While some of the circumstances limiting these efforts in our study sites may have been unique (e.g., the COVID-19 pandemic and post Floyd period negative sentiments in the community during the height site A’s implementation of POP), other researchers have also documented the difficulty of implementing rigorous problem-solving in the context of patrol work before the pandemic (Cordner & Biebel, 2005; Groff et al., 2015). Nonetheless, experience elsewhere has shown that with strong organizational commitment and formalized processes to regularly track, manage, and support patrol activities, consistent implementation of hot spot policing strategies can be achieved even over long periods and across large numbers of hot spots (Koper et al., 2021).

These study findings need to be considered within the context of our recognized study limitations. As noted above, we have good evidence that our random assignment process worked as planned and created comparable treatment and control conditions. However, one downside of our experimental assignment process was the creation of somewhat artificial conditions under which we asked the law enforcement agencies to operate. While the officers in our study carefully followed the assignment pattern dictated by the experiment, confining officers working in small hot spots is not likely how they would normally operate.
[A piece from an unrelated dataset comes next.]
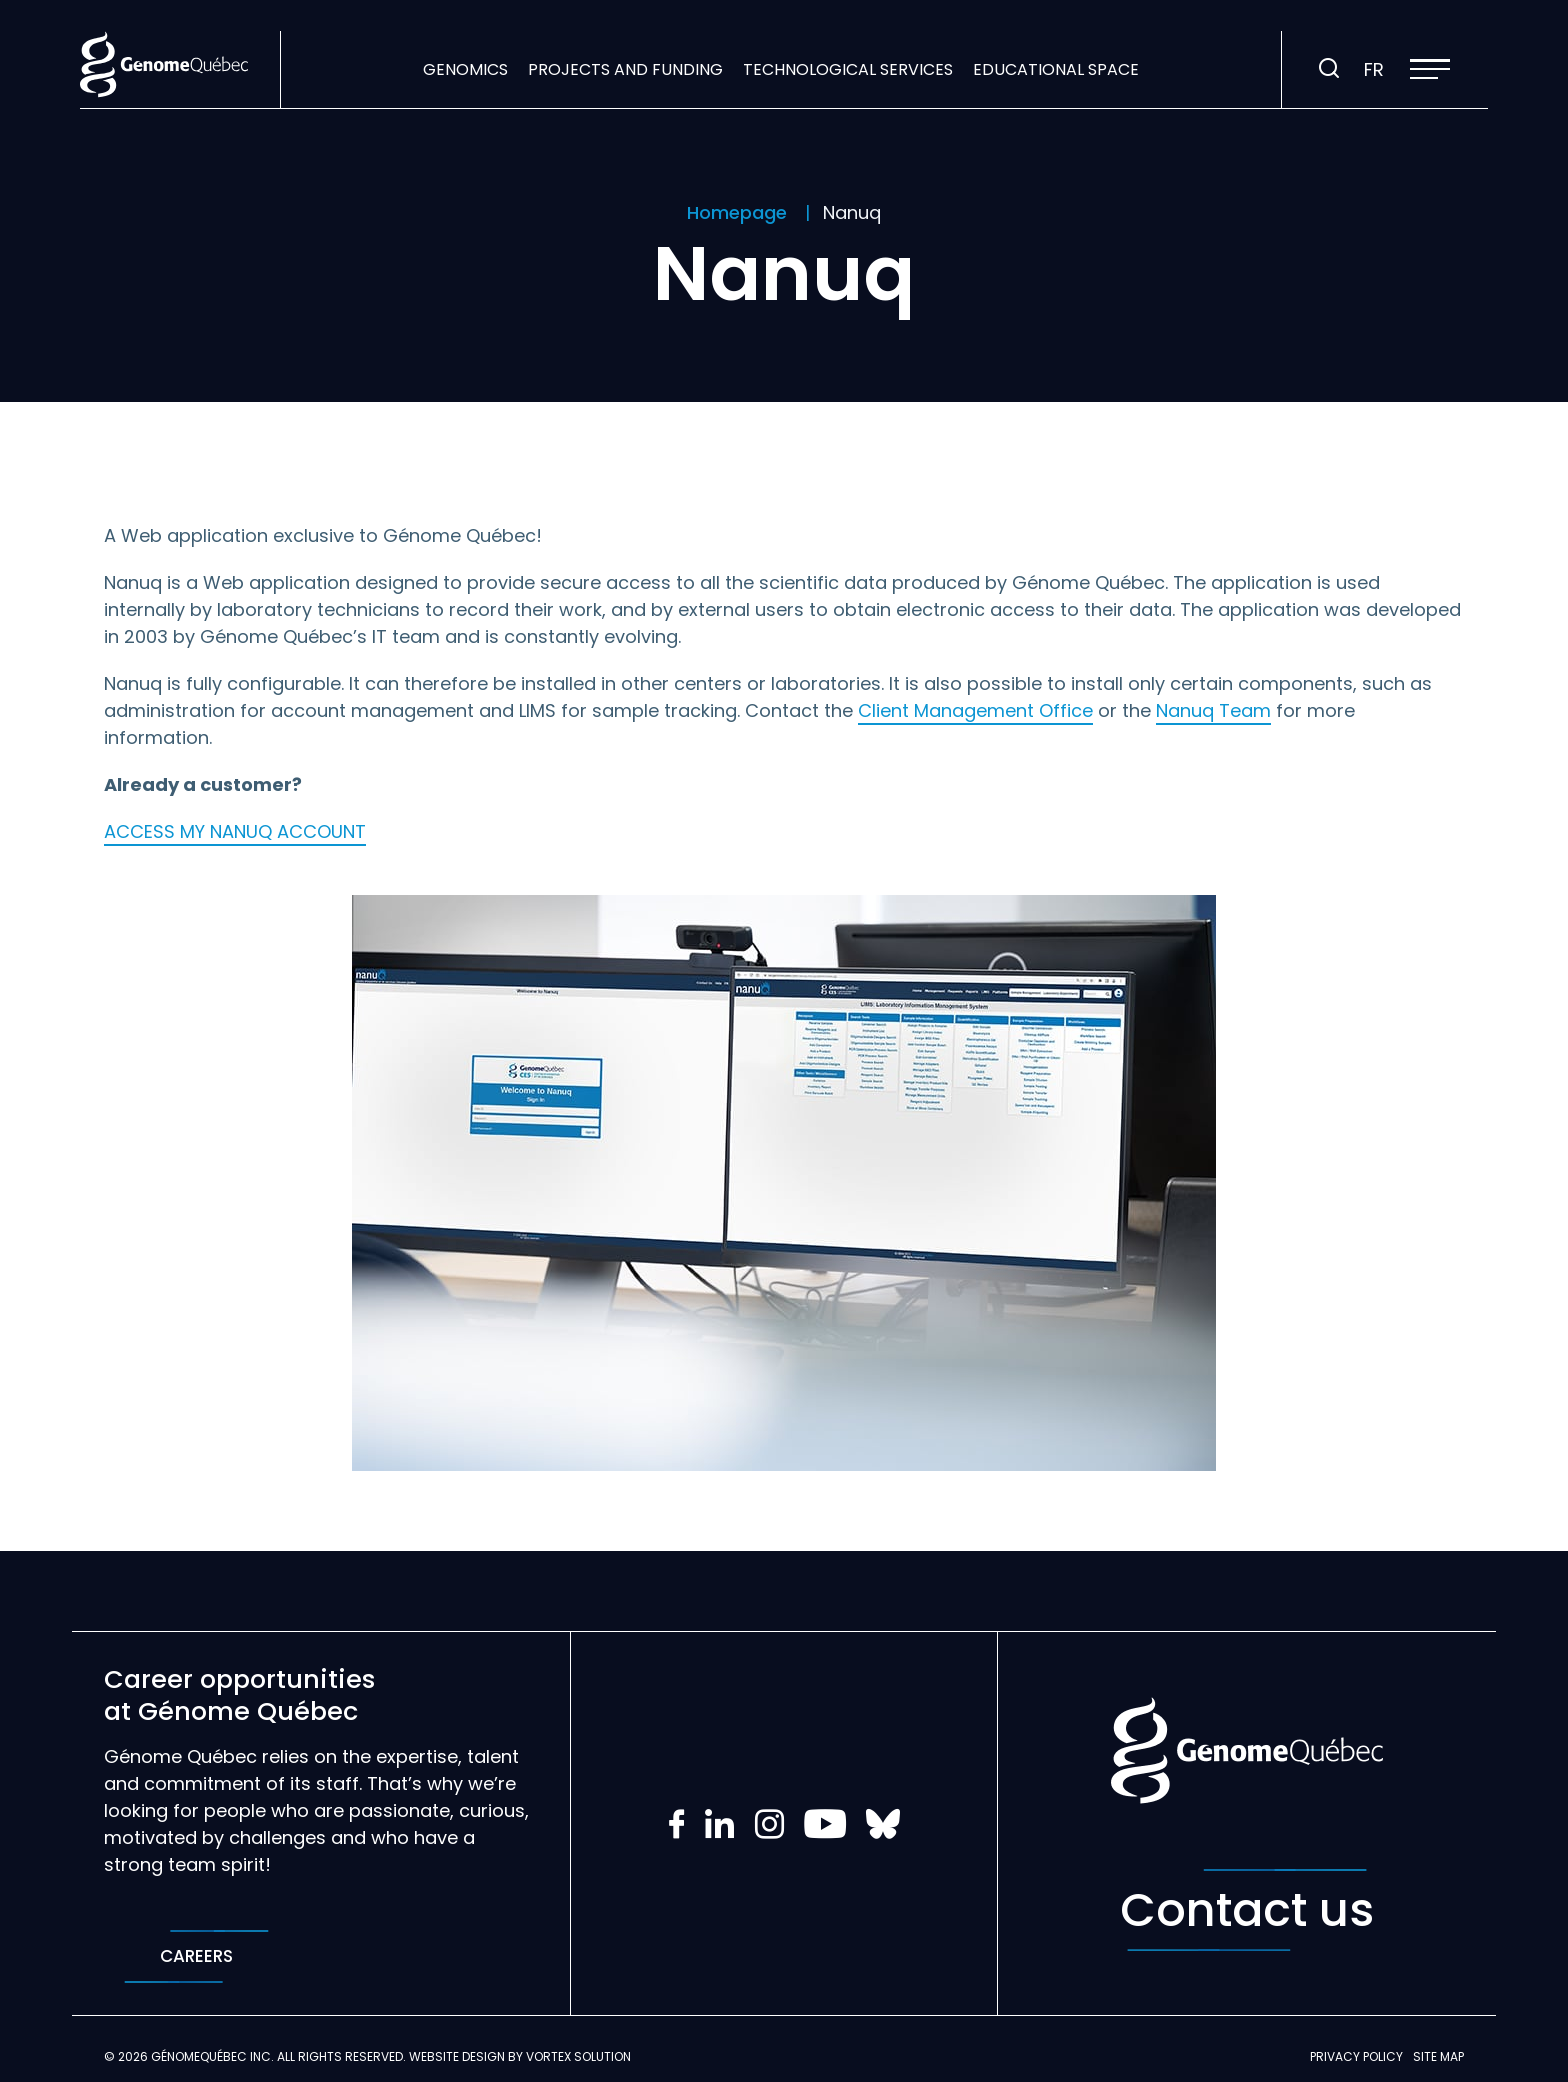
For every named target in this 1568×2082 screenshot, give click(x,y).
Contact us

They would likely prefer to move more naturally through their service areas and focus on hot spots at their discretion and achieved different results due to using a strategy they prefer. As noted earlier, the agencies also struggled providing POP at high levels. The agencies struggled with not only doing rigorous POP and community engagement, but they sometimes struggled with just getting to the hot spots to provide a meaningful presence. Even in the high-dosage locations, their presence may not have been regular enough to register an effect. Our results may reflect more on the difficulty of doing consistent POP work than they do on the effectiveness of POP per se.
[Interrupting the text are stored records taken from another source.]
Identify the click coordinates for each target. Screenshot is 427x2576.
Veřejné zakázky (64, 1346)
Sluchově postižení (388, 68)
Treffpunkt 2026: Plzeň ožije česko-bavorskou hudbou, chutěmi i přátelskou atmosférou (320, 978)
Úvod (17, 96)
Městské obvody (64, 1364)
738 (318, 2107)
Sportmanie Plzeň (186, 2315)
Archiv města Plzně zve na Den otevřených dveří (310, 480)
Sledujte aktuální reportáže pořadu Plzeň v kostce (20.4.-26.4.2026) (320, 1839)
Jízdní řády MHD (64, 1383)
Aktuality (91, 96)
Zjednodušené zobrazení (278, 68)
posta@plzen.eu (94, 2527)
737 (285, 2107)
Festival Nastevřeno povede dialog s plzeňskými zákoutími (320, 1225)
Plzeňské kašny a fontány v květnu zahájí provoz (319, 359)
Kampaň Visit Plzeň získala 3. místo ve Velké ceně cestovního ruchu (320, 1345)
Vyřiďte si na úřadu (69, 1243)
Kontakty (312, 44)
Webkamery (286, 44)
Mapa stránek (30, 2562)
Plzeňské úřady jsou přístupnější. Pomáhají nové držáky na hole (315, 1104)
Next, this paper was limited to official police measures (UCR) and all of the problems associated with UCR measures (Klinger & Bridges, 1997; L. Sherman et al., 1989). Given that UCR measures the occurrence of crime with error they can lead to some inconsistent results. Also, our study focused on Part I property and violent crimes and we did not measure lower-level forms of crime which the intervention might have had an effect. Another consideration is that the two cities in our study had relatively modest crime problems (perhaps greater effects could be achieved in places with higher baseline crime levels), and both agencies had ongoing enforcement and community engagement activities that were targeted to varying degrees on high-crime areas during our study. Although these efforts were not as precisely targeted as the CPOP program, they arguably had the potential to confound measurement of CPOP’s effects.
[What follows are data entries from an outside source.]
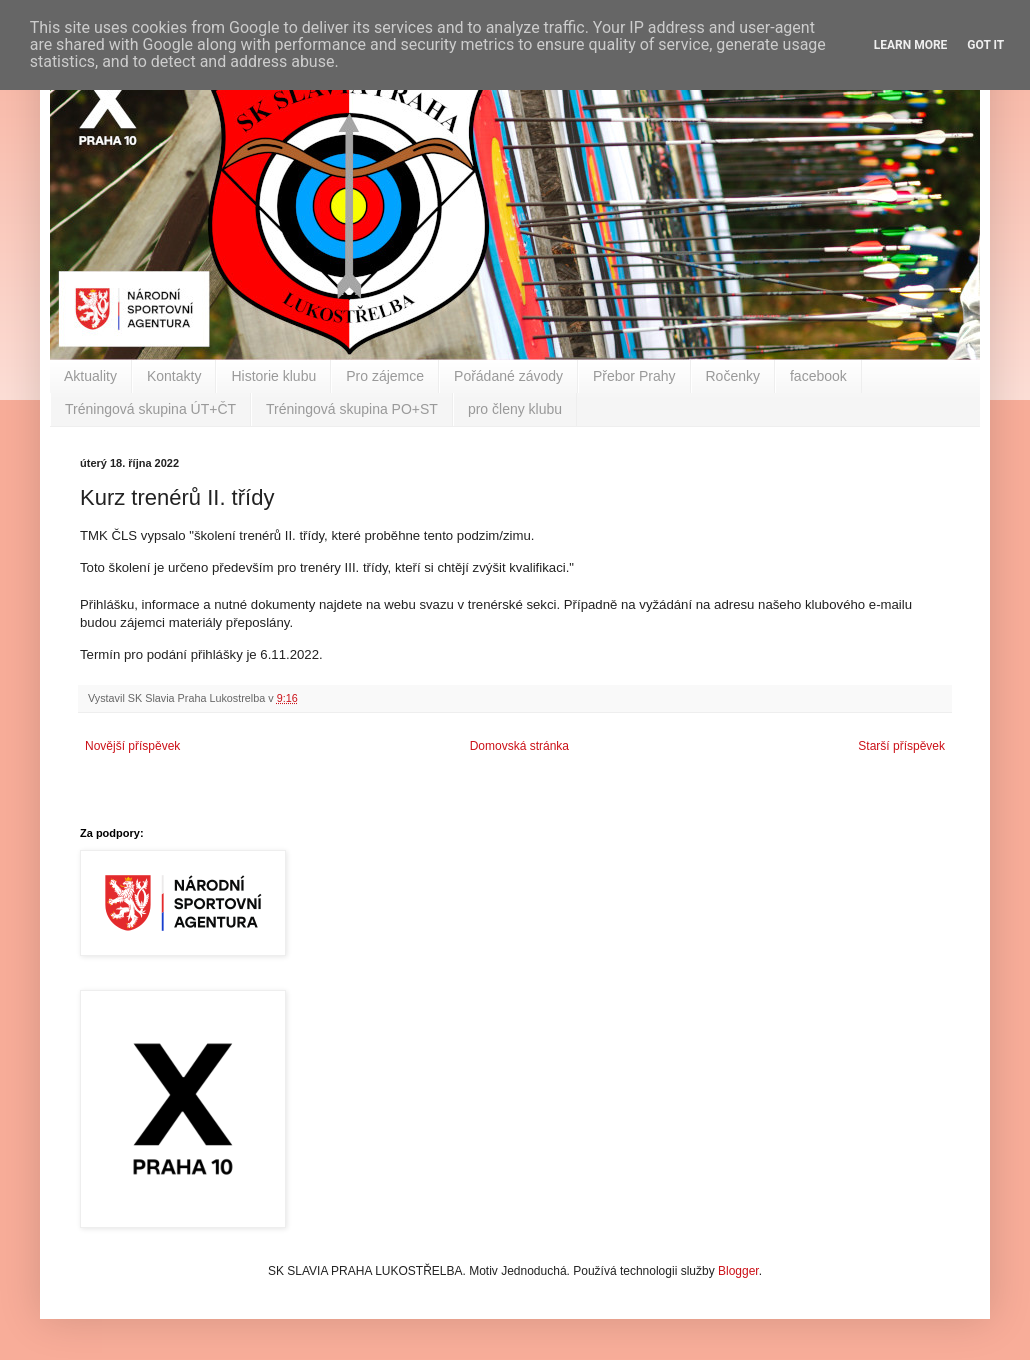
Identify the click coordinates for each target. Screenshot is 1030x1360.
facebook (818, 376)
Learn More (911, 45)
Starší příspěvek (901, 746)
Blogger (738, 1271)
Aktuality (90, 376)
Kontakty (174, 376)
In conclusion, the results of this RCT are an important test of POP, in yet another study but some very different circumstances than prior work (i.e., for site A occurring during a multi-year global pandemic and during a time of large increases in police-community tensions following the murder of George Floyd by police in June 2020). Our results suggest that POP, infused with community policing was not effective in reducing crime and there is even some suggestion that it might even lead to increases in crime when implemented at very low levels. Given the challenges of implementing the intervention during this unique time in history, we caution the interpretation of the findings as evidence to invalidate decades of work showing hot spot policing and POP to be effective in reducing crime. We, thus, encourage other researchers to continue to evaluate place-based POP with community-oriented policing and emphasize heavier and more consistent implementation, as POP might yet be shown to be a viable tool to decrease crime and improve police-community relations even during unusually difficult times for communities and police departments.